EXERCISE AIM. In the listing below, please print the line that contains "Segment regions of" and every line that follows it, exactly.

LISTED ENTRIES.
=== Begin Enclosure ===
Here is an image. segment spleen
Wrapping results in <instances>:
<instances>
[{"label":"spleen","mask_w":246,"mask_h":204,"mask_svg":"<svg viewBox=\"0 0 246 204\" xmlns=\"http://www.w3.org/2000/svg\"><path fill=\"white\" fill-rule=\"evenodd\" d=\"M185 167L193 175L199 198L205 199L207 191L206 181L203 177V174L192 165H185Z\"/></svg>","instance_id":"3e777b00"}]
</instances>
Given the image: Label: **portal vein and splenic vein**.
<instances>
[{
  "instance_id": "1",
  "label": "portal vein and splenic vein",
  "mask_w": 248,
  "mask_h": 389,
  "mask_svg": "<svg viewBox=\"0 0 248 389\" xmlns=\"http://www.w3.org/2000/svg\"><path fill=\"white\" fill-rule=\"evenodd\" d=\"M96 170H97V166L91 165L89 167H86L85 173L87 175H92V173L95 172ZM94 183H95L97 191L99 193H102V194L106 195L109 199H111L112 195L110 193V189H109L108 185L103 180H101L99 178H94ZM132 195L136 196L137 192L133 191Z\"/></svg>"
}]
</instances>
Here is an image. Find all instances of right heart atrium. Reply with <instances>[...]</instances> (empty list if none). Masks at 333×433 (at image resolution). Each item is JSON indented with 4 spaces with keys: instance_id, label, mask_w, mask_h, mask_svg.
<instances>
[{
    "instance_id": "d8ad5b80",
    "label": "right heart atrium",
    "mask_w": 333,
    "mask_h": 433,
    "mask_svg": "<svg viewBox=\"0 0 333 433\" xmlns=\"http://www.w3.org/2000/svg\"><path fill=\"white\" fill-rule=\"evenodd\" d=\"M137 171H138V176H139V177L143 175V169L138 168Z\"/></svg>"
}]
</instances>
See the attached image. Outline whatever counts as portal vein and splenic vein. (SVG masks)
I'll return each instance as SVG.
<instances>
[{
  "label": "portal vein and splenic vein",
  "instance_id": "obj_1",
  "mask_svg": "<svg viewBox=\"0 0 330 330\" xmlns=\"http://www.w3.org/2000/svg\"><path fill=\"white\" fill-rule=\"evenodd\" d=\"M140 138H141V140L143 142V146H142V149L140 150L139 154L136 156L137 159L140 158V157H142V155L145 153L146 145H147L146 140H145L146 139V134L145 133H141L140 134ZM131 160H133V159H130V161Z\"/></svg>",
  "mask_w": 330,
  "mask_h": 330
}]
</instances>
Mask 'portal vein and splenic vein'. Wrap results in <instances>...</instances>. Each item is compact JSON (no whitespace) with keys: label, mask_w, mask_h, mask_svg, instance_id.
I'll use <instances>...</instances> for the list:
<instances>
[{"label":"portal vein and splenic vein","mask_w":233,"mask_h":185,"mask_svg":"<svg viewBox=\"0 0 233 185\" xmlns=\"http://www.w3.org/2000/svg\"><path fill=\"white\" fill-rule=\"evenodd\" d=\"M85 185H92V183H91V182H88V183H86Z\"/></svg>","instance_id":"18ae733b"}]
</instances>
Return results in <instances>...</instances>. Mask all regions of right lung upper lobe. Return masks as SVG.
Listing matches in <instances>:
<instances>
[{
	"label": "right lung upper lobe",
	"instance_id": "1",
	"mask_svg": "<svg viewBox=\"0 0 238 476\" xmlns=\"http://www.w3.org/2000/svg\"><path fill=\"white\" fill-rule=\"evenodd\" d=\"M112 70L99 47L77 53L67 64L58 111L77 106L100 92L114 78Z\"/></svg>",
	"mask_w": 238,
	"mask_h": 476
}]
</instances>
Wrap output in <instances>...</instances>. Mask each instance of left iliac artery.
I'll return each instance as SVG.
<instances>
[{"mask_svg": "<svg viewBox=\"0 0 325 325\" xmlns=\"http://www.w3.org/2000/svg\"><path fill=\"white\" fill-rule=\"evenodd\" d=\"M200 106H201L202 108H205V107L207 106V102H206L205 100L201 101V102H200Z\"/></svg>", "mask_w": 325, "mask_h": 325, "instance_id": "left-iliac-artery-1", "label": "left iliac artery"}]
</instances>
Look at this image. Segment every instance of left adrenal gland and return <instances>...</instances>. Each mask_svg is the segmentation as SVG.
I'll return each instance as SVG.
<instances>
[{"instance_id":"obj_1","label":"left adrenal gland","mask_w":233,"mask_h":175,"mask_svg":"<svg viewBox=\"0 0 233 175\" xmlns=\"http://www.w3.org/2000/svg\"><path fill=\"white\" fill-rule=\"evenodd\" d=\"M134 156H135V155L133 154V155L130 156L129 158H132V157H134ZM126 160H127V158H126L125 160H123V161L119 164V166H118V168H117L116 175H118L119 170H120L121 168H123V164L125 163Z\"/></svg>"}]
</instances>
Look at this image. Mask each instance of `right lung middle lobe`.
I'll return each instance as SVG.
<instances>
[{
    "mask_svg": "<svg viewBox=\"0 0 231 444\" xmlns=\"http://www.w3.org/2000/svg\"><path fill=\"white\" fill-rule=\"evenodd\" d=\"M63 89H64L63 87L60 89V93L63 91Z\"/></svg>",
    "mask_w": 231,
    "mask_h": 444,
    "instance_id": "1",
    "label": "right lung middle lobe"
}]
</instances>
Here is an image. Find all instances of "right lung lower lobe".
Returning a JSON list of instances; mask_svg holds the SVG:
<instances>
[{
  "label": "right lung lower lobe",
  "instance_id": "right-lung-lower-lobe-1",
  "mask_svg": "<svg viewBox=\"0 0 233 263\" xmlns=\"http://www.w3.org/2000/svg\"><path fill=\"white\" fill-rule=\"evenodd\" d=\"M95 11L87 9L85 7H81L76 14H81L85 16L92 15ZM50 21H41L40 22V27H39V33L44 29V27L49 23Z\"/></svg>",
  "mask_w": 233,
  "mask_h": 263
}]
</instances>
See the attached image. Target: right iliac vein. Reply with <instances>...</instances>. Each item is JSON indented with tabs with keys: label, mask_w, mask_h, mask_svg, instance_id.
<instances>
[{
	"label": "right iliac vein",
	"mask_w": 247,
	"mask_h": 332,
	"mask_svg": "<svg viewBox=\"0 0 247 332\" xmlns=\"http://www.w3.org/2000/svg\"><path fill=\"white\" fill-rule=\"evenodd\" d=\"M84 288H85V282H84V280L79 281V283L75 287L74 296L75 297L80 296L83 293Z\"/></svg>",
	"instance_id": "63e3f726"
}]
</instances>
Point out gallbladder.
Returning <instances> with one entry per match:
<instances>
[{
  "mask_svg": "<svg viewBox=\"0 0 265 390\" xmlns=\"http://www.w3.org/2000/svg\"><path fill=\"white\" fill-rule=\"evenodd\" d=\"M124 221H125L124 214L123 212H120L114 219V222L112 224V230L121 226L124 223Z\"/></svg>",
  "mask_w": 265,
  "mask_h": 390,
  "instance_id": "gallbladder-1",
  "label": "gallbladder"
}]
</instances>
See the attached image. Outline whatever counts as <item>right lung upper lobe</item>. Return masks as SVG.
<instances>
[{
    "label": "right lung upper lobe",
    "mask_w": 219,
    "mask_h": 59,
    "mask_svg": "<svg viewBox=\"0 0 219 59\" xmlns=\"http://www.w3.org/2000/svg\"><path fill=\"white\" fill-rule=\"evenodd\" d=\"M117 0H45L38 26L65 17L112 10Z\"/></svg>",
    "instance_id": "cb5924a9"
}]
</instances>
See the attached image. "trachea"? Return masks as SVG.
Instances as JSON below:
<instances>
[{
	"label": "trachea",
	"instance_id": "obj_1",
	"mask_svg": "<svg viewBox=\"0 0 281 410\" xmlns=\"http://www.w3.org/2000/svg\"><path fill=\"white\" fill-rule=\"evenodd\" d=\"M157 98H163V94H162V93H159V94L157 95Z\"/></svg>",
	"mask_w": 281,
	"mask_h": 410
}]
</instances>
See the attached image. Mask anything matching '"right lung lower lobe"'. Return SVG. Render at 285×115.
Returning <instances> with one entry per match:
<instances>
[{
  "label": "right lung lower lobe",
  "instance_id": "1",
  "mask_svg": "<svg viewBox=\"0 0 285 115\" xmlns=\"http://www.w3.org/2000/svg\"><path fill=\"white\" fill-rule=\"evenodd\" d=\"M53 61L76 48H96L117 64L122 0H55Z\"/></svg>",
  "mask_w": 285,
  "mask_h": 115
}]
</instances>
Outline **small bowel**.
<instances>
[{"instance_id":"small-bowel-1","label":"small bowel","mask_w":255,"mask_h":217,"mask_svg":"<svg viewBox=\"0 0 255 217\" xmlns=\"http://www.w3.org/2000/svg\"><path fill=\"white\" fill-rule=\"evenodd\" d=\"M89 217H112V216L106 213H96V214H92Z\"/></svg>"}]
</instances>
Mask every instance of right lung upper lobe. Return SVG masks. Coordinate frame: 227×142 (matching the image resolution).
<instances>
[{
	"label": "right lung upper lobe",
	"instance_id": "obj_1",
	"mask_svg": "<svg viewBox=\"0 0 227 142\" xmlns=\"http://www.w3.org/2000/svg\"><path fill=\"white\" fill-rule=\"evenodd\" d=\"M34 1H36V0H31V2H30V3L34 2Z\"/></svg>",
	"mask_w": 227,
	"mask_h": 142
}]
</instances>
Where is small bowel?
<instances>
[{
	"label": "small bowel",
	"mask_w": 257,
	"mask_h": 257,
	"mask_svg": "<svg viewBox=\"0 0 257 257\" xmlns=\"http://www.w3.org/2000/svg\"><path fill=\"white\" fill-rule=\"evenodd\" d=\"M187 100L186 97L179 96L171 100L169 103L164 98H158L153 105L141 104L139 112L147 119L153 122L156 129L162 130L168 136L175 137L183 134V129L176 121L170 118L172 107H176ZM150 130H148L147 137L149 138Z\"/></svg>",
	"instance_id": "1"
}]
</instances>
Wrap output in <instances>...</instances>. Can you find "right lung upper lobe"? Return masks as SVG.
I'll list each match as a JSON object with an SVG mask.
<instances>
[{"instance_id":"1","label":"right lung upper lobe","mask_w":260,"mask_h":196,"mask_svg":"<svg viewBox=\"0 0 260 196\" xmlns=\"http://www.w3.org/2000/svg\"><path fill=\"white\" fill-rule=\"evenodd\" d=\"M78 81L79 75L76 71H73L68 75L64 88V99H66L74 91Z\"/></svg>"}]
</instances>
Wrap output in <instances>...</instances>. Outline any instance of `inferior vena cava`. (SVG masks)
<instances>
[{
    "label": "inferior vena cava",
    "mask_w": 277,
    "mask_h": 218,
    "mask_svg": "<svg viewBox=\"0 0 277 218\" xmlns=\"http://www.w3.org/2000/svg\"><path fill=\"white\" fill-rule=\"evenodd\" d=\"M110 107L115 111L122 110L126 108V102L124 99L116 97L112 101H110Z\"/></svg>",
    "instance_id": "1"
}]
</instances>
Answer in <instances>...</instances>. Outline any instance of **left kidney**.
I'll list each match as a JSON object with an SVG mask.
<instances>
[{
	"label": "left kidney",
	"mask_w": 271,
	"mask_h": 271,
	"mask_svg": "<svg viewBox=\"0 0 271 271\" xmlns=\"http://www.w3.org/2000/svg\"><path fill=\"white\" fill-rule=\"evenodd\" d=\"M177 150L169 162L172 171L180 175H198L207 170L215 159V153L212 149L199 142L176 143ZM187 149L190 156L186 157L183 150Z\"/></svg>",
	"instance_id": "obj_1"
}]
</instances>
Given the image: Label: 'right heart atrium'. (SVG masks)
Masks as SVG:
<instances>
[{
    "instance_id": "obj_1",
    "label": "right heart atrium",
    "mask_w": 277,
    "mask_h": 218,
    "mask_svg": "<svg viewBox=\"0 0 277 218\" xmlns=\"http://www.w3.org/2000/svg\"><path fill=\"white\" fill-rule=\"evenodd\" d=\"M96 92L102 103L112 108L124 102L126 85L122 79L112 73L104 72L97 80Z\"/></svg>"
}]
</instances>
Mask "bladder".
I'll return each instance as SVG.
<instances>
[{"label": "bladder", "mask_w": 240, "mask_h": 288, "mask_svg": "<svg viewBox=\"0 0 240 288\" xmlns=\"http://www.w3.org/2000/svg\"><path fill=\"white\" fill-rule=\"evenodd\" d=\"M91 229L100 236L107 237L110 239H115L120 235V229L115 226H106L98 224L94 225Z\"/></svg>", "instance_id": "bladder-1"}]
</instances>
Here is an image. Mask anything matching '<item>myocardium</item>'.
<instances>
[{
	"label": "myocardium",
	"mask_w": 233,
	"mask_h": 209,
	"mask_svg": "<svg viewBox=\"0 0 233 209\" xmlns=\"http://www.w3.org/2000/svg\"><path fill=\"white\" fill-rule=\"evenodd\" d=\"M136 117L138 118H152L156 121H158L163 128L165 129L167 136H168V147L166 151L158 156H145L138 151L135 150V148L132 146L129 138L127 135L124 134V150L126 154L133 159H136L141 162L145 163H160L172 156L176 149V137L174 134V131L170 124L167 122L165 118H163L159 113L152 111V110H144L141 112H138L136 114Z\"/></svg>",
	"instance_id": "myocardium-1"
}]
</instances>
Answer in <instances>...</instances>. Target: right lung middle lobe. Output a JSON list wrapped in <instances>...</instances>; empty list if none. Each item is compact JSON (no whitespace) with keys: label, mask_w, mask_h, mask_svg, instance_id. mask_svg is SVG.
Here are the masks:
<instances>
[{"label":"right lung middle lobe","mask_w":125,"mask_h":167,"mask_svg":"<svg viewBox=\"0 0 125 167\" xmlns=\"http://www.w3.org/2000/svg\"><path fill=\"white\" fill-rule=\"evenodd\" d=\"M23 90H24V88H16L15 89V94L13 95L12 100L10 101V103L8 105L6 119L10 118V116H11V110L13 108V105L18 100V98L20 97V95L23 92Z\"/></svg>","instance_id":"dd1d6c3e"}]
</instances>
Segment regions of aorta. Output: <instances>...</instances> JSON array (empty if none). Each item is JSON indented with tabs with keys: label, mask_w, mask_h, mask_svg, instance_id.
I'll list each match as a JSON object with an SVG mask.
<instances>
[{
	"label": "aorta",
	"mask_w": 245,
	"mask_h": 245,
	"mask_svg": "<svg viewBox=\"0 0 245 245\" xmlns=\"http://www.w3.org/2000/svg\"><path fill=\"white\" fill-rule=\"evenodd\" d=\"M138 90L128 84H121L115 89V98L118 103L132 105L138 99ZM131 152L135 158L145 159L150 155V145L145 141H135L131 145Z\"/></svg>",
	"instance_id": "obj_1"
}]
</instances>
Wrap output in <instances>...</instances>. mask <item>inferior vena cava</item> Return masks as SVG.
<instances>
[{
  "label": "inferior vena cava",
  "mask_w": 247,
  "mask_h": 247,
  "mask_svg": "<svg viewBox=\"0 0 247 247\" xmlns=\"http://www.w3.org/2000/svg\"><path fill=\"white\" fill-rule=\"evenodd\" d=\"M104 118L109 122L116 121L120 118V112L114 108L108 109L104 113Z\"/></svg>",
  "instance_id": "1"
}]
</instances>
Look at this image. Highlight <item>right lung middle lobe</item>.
=== End Enclosure ===
COMPLETED EXERCISE.
Segment regions of aorta. Output: <instances>...</instances> JSON array (empty if none). Each item is JSON indented with tabs with keys: label, mask_w, mask_h, mask_svg, instance_id.
I'll list each match as a JSON object with an SVG mask.
<instances>
[{
	"label": "aorta",
	"mask_w": 245,
	"mask_h": 245,
	"mask_svg": "<svg viewBox=\"0 0 245 245\" xmlns=\"http://www.w3.org/2000/svg\"><path fill=\"white\" fill-rule=\"evenodd\" d=\"M138 90L128 84H121L115 89V98L118 103L132 105L138 99ZM131 152L135 158L145 159L150 155V145L145 141H135L131 145Z\"/></svg>",
	"instance_id": "obj_1"
}]
</instances>
Wrap output in <instances>...</instances>. mask <item>inferior vena cava</item> Return masks as SVG.
<instances>
[{
  "label": "inferior vena cava",
  "mask_w": 247,
  "mask_h": 247,
  "mask_svg": "<svg viewBox=\"0 0 247 247\" xmlns=\"http://www.w3.org/2000/svg\"><path fill=\"white\" fill-rule=\"evenodd\" d=\"M104 118L109 122L116 121L120 118V112L114 108L108 109L104 113Z\"/></svg>",
  "instance_id": "1"
}]
</instances>
Look at this image. Highlight <item>right lung middle lobe</item>.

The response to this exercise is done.